╭─ ENTRIES PROVIDED

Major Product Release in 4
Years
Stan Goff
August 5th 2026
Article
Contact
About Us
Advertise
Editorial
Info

╰─
╭─ ENTRIES PROVIDED

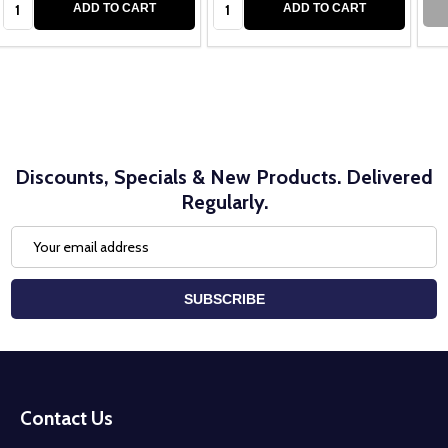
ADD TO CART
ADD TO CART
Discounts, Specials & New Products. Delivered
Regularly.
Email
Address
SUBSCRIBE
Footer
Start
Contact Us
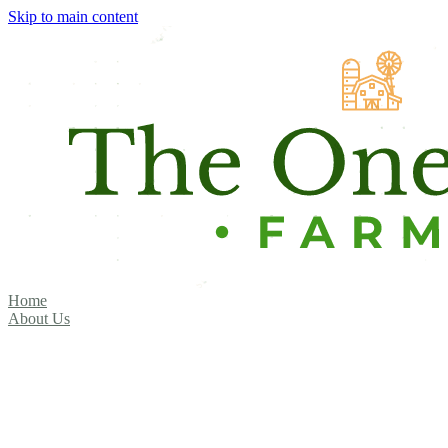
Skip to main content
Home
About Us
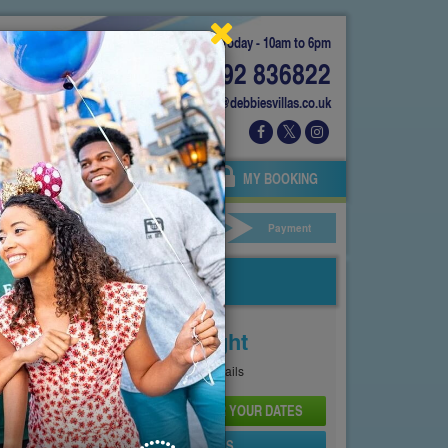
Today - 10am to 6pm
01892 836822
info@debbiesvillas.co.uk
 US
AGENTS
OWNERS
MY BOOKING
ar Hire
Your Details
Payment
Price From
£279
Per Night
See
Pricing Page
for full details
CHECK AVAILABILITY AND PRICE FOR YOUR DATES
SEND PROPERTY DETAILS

╰─

* WORK TASK *
Look above for the line with "Today - 10am to 6pm" and the line with "SEND PROPERTY DETAILS". Write out those two lines and all the lines between them, exactly, and no others.

* EXERCISE ANSWER *
Today - 10am to 6pm
01892 836822
info@debbiesvillas.co.uk
 US
AGENTS
OWNERS
MY BOOKING
ar Hire
Your Details
Payment
Price From
£279
Per Night
See
Pricing Page
for full details
CHECK AVAILABILITY AND PRICE FOR YOUR DATES
SEND PROPERTY DETAILS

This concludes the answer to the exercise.